Willard Among Cities to Receive Wastewater Grant Funds
Several Missouri cities will receive thousands in funding to assist with wastewater engineering.
Gov. Jay Nixon announced Friday that the Missouri Department of Natural Resources is making available $1.1 million in Small Community Engineering Assistance Program grants.
He was visiting Willard, which will receive $40,000 to address issues with stormwater entering its wastewater collection system. When this happens, it can cause the wastewater system to overflow, therefore releasing some untreated water into a watershed.
“For many communities, the local water treatment systems are old, and outdated. This puts local streams and waterways at risk of pollution and in turn, puts nearby communities that rely on these resources for drinking and recreation, at risk as well,” Nixon said in a news release. “That’s why my budget this year includes the resources to rebuild these aging water systems, and to ensure that we leave Missouri’s waters better than we found them.”
Nixon says his 2016 budget proposal includes $70 million in bonding to address wastewater and stormwater infrastructure needs throughout the state.
The Small Community Engineering Assistance Program is funded by fees generated through the state’s revolving loan fund. It offers funding for wastewater engineering costs incurred in preparation of a facility plan or engineering report. For Willard, an engineering report is projected to be completed this April.
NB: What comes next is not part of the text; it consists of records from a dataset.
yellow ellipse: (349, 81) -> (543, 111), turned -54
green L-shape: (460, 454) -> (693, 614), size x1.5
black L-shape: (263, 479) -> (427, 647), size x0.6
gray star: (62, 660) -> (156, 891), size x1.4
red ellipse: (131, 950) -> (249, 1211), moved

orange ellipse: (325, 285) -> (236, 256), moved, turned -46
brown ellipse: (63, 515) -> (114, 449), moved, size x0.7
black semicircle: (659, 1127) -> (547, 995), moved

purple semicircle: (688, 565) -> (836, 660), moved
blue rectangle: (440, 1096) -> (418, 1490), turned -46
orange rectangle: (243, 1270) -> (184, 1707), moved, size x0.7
Municipalities, public sewer or water districts and other governmental entities with a population of less than 10,000 may be eligible to receive an 80 percent grant match from the program, not to exceed $50,000.
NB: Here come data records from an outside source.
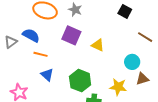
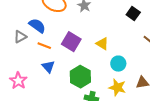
purple square: (71, 35) -> (71, 42), moved
gray triangle: (11, 42) -> (20, 37), moved
cyan circle: (132, 62) -> (118, 64), moved

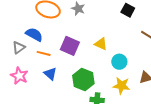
pink star: (18, 81) -> (19, 76), moved

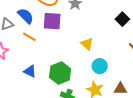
purple square: (70, 46) -> (52, 21), moved, turned -36
blue triangle: (50, 74) -> (30, 71), moved, turned -32

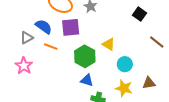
blue triangle: (30, 71) -> (87, 80), moved
green hexagon: (60, 73) -> (85, 56), moved

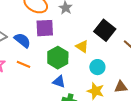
black square: (140, 14) -> (105, 30), moved, size x1.5
blue semicircle: (44, 27) -> (22, 40), moved
orange line: (51, 47) -> (23, 64), moved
Other area recipients announced Friday, with grants ranging from $16,000-$48,000, include the cities of Aurora, Hollister, Lockwood, Miller, Cassville, Exeter, Hartville and Seymour.
In Springfield, a community of about 160,000, city officials have been working with Greene County to generate an adequate funding model to address future wastewater and stormwater needs. On Tuesday, 10 options were presented to both entities in an effort to meet pending mandates from the Missouri DNR and Environmental Protection Agency.